INSTRUCTIONS TO FOLLOW: Every line from the one with "followed with staggered starts (between" up to and including the one with "LET'S GET STARTED" is to be output exactly as it appears below; pictures are not.

#### TASK DATA ####

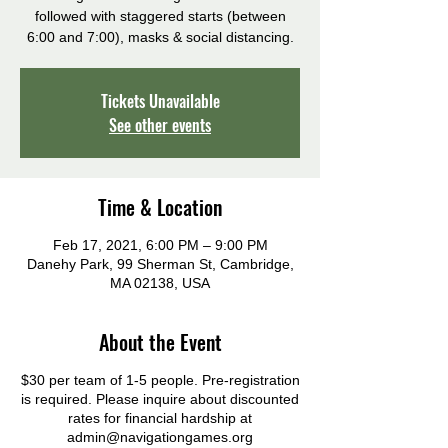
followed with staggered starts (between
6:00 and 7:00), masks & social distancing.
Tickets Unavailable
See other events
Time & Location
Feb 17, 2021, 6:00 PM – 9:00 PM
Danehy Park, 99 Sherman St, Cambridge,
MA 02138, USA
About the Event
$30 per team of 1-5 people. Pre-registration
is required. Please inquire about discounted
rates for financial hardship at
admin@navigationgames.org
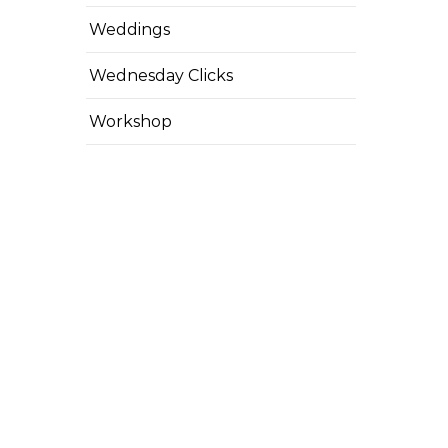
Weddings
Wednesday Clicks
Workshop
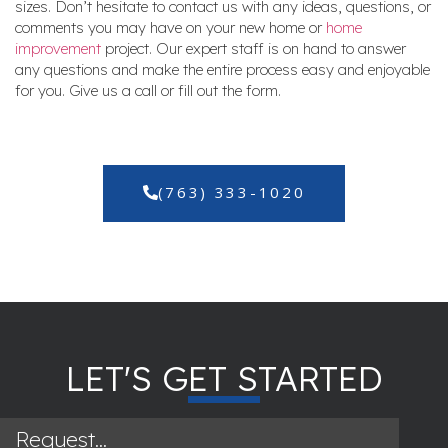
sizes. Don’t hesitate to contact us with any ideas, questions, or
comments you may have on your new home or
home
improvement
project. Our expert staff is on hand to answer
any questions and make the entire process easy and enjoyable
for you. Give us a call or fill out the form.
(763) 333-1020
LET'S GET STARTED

####
#### TASK DATA ####

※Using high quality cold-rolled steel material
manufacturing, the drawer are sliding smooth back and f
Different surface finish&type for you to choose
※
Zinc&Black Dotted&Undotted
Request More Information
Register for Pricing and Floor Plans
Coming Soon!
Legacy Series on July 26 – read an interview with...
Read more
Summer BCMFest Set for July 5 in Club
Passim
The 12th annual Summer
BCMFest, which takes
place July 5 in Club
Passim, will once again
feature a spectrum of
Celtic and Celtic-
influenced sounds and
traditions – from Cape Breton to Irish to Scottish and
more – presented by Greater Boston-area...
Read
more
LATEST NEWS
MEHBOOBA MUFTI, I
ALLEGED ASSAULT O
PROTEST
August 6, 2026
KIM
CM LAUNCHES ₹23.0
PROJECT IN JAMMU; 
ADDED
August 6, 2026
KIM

####

YOUR SOLUTION:
followed with staggered starts (between
6:00 and 7:00), masks & social distancing.
Tickets Unavailable
See other events
Time & Location
Feb 17, 2021, 6:00 PM – 9:00 PM
Danehy Park, 99 Sherman St, Cambridge,
MA 02138, USA
About the Event
$30 per team of 1-5 people. Pre-registration
is required. Please inquire about discounted
rates for financial hardship at
admin@navigationgames.org
Weddings
Wednesday Clicks
Workshop
sizes. Don’t hesitate to contact us with any ideas, questions, or
comments you may have on your new home or
home
improvement
project. Our expert staff is on hand to answer
any questions and make the entire process easy and enjoyable
for you. Give us a call or fill out the form.
(763) 333-1020
LET'S GET STARTED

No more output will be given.